PROBLEM:
Copy out all of the data word for word. Omit every picture.

EXERCISE MATERIALS:

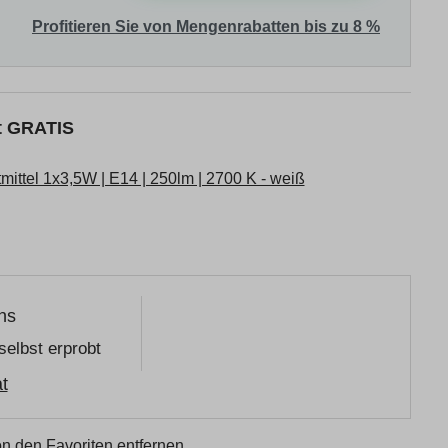
Profitieren Sie von Mengenrabatten bis zu 8 %
kt GRATIS
ttel 1x3,5W | E14 | 250lm | 2700 K - weiß
ns
selbst erprobt
t
n den Favoriten entfernen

TASK ANSWER:
Profitieren Sie von Mengenrabatten bis zu 8 %
kt GRATIS
ttel 1x3,5W | E14 | 250lm | 2700 K - weiß
ns
selbst erprobt
t
n den Favoriten entfernen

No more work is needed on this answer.